Producing meaningful information takes much effort and organization. When a worker is attempting to collect data, many factors must be taken into consideration. The worker must figure out who will be the targeted audience, what will be the most effective way of gaining information from them, and how will the worker make sure they are truthful.
When attaining human generated information, it makes sense to have people who are familiar with the topic being discussed. If the respondents have an interest in the topic then they will be more willing to take their time and answer appropriately. This way, the audiences opinion will carry more weight and will most likely be more truthful. With a little bit of effort from the worker, he/she will find the right audience who will give meaningful data.
Obtaining valid information from respondents can be difficult. The worker can obtain data through surveys but that is very impersonal and possibly invalid. Interviews are personal but they are also very time-consuming. There really isn’t a perfect way to gain human generated information. It depends on the situation, the number of respondents, etc. The most effective way to go about collecting data is probably a mixture of surveys and interviews.
Lastly, the worker needs the respondents to be truthful. This is where most of the worker’s effort and organization comes into play. If the worker has researched his target audience and has organized an effective way to keep the respondents interested, then he/she has done their best to obtain truthful and significant information.
Meaningful information is the only type of data that can be useful in its interpretation. If the data isn’t concise, it is basically useless.
To help solve the problem of collecting meaningless data, I think begins with those conducting the study. If they are passionate about the study then the results and how they will obtain the data will be taken seriously. Also, the user must be familiar with the technology they are using because without the data, computers lose a lot of their potential. Other problems can occur with collecting data. First, the data can only be interpreted if it is entered into the database correctly. I learned in my statistics class how just 1 simple entry can throw off a whole correlation or ruin the mean. Also, you have to trust that the sampling of people from which the data is being collected is truthful. If they didn’t take it seriously, then that data seems kind of worthless.
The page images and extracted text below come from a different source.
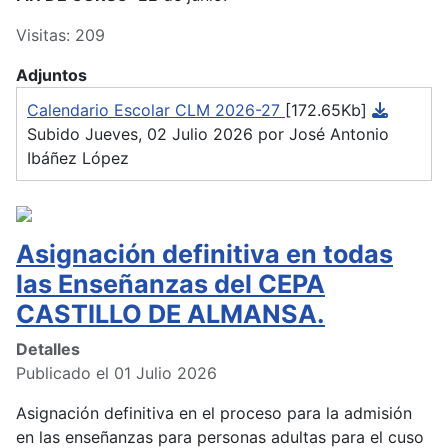
Visitas: 209
Adjuntos
Calendario Escolar CLM 2026-27
[172.65Kb]
Subido Jueves, 02 Julio 2026 por José Antonio
Ibáñez López
Asignación definitiva en todas
las Enseñanzas del CEPA
CASTILLO DE ALMANSA.
Detalles
Publicado el 01 Julio 2026
Asignación definitiva en el proceso para la admisión
en las enseñanzas para personas adultas para el cuso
Data is how we survive in the business world. We collect, analyze, and make decisions based on company status, progression, opinions, and so much more. Being able to comprehend the information and use it to your advantage can keep you a step ahead of those who don’t pay attention to it.
Extracting meaningful information out of a database has two real main problems so far as I can see.
For one, there is a lot of room for user error when entering so much information into a database. Many times a persons only job is to sit at a desk all day and punch numbers and names into a database — I know personally, I am a pretty good typist and I still miss mistakes all the time. A simple mistake in a database can completely throw off certain queries somebody might try to pull out of a table.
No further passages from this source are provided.